Since my clients are incarcerated, I have to get a special court order to have them transported to court. They can't just drive on over being, you know, locked up and all. Well recently one judge has been giving us gruff about having inmates brought into court. The clerk usually circumvents this judge by issuing my orders himself. So when I went to the court with my request, not in a suit, but in regular casual work attire, I was expecting to have the clerk come out, sign it and send me on my way. Wrong. Due to a weird turn of events, I ended up arguing my request, in the clerk's office, over the speaker phone with the judge, in front of a life-sized cardboard cutout of Derek Jeter. Let's break this down.
I was standing, talking down into a speaker phone, while the clerk was sitting at his desk, picking his teeth, watching me. Bad.
I was arguing this motion, wearing slacks, a glorified tee shirt, sandals, and my nicest (a cashmere wool blend) winter coat which 1) did not go with the rest of my outfit and 2) I had buttoned all the way up to hide my tee shirt, despite the fact that I was wearing OPEN-TOED SANDALS and sweating! Badder.
Derek-freaking-Jeter was looking down on me while I did this. Baddest.
Now don't get me wrong, until I found my love stud Hideki Matsui, I was all about Derek. And I still love me some Jeter. So long as the Jeter is in the proper environment ... a baseball field, a television commercial, a late-night fantasy.
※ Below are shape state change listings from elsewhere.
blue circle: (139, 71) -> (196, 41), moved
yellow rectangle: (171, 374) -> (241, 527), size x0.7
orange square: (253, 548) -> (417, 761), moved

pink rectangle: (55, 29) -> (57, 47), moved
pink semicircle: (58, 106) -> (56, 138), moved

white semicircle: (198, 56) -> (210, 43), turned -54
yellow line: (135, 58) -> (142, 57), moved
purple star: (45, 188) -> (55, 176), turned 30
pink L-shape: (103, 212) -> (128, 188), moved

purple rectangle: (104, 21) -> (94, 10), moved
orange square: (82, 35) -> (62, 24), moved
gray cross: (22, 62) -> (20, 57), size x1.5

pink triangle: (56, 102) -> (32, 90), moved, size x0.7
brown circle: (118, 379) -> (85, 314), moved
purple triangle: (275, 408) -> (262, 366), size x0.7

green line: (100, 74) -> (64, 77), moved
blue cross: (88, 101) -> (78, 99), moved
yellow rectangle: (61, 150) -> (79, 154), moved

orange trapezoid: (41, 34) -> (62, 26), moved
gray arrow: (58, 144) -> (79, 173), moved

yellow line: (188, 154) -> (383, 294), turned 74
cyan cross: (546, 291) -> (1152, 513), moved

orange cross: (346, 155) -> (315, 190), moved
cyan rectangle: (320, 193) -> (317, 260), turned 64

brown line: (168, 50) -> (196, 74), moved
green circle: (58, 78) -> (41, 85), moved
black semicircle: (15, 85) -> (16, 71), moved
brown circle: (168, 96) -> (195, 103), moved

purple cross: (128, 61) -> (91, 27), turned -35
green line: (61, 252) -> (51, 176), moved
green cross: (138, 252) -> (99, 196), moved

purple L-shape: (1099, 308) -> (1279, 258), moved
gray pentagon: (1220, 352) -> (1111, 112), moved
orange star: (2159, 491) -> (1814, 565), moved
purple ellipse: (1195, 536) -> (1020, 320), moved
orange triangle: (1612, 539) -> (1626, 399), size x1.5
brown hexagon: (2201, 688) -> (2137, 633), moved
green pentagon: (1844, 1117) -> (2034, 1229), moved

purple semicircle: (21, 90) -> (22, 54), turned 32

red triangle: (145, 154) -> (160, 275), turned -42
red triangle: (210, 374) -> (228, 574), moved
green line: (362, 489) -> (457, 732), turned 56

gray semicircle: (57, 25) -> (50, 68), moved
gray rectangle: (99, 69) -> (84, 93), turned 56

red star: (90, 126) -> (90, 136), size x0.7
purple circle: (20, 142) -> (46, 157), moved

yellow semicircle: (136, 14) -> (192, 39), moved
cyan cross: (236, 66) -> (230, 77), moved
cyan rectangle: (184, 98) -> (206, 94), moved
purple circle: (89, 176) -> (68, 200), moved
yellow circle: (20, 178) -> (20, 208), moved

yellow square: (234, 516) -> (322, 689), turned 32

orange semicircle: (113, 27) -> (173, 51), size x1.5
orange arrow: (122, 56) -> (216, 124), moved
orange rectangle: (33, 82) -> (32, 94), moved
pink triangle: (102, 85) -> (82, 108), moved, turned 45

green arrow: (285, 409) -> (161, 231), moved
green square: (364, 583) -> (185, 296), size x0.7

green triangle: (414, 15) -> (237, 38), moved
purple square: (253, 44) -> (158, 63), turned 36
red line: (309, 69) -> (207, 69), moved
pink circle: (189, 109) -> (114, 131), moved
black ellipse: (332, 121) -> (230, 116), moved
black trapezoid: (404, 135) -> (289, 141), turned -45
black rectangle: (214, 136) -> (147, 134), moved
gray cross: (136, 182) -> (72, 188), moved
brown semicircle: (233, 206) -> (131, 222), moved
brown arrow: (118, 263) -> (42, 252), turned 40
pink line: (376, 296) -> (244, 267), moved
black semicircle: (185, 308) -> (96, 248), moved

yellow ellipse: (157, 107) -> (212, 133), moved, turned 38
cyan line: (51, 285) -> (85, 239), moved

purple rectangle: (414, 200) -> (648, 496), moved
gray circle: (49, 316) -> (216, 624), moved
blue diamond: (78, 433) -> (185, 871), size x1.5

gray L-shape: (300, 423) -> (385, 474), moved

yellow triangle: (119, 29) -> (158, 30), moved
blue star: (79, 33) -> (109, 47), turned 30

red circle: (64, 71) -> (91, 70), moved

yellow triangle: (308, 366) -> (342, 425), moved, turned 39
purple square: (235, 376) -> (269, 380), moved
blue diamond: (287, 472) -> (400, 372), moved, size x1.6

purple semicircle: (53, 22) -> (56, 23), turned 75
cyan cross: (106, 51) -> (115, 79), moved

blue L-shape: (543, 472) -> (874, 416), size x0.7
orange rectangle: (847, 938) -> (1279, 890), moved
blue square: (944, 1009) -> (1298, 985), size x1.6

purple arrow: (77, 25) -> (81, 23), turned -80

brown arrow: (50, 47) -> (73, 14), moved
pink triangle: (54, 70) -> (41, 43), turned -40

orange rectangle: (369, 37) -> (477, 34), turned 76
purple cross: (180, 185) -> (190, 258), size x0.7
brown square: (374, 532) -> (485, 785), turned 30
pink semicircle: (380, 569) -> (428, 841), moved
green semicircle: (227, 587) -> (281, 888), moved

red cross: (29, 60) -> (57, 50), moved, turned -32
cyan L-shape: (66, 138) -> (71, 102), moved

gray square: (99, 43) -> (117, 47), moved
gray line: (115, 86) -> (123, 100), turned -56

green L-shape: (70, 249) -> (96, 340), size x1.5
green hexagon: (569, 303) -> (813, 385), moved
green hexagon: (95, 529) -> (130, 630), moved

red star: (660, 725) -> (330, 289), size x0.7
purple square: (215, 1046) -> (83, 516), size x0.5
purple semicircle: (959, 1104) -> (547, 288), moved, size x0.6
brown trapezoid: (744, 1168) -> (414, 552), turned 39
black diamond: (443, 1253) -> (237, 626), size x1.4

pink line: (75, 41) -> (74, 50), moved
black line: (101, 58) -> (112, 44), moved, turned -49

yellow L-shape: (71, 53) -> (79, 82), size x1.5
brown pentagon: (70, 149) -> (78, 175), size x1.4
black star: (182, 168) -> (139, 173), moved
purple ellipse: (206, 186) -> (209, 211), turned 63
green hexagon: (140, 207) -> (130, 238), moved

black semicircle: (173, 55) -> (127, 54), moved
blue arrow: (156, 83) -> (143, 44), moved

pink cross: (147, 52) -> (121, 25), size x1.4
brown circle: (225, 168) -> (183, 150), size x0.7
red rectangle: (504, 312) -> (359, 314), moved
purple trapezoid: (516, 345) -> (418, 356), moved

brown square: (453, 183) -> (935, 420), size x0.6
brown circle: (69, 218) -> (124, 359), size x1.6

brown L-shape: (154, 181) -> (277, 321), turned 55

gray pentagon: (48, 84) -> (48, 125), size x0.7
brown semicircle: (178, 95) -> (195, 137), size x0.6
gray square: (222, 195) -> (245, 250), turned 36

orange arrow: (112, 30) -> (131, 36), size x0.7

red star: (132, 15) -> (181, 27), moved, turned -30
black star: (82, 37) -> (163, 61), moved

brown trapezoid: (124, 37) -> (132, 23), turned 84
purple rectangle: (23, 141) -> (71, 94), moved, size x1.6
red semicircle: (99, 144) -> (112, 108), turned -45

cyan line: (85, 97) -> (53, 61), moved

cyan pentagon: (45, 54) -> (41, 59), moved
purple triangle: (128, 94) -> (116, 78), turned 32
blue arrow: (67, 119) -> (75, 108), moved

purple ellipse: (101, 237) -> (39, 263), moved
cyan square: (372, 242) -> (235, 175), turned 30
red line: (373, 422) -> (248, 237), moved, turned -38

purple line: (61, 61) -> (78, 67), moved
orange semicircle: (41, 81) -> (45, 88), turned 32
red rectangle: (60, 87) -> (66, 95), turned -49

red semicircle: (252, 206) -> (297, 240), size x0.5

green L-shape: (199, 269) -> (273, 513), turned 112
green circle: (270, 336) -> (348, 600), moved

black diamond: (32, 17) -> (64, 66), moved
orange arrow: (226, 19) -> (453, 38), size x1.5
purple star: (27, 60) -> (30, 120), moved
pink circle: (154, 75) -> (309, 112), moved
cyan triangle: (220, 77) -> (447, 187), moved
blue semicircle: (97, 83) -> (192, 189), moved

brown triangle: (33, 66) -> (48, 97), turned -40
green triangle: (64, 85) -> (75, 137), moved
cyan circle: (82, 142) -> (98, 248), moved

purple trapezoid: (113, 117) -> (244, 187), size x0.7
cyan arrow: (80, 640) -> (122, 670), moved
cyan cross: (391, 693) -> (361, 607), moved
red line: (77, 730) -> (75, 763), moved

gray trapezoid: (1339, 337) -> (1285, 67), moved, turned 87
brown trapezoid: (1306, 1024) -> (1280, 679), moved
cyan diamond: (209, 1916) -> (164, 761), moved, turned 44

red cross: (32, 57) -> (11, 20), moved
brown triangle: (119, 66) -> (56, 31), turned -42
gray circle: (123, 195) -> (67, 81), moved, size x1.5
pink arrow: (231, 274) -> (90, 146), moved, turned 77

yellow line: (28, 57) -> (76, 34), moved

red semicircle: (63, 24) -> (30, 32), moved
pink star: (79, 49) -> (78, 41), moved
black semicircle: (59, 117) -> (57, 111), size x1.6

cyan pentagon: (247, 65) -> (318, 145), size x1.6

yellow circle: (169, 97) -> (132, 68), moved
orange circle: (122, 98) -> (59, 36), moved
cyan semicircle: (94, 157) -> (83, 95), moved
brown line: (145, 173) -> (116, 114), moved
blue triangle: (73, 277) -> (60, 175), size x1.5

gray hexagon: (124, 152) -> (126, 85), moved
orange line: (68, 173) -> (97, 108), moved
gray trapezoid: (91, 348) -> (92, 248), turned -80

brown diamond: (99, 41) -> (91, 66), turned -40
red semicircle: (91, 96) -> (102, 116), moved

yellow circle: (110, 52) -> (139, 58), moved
The Jeter should not be in a court house office. Further, there is something really disturbing about a grown man having a life-sized cardboard cutout of another man in his office. I have since learned that these things have names and are called "standees." But just because there is an actual name for them doesn't make them any less disturbing.
It isn't like the court clerk is some fourteen year old prodigy who is using his huge intellect to sign court forms. No, he is a grown man, a very nice, seemingly smart man, but a grown man with this standee in his office! Now my husband, he thinks this is not so odd. My husband, he is wrong. People, the Jeter standee was taller than me! I'm 5'9". I swear, it was all of his six feet and three inches! It was grinning. It had a bat.
In it's defense, it also had some good karma, because I got my order as well as my own special procedure for future cases which will enable me to avoid the grinning Jeter standee in the future. Maybe I need to knit the sideways socks with the Jeter, you know those socks could use some good karma!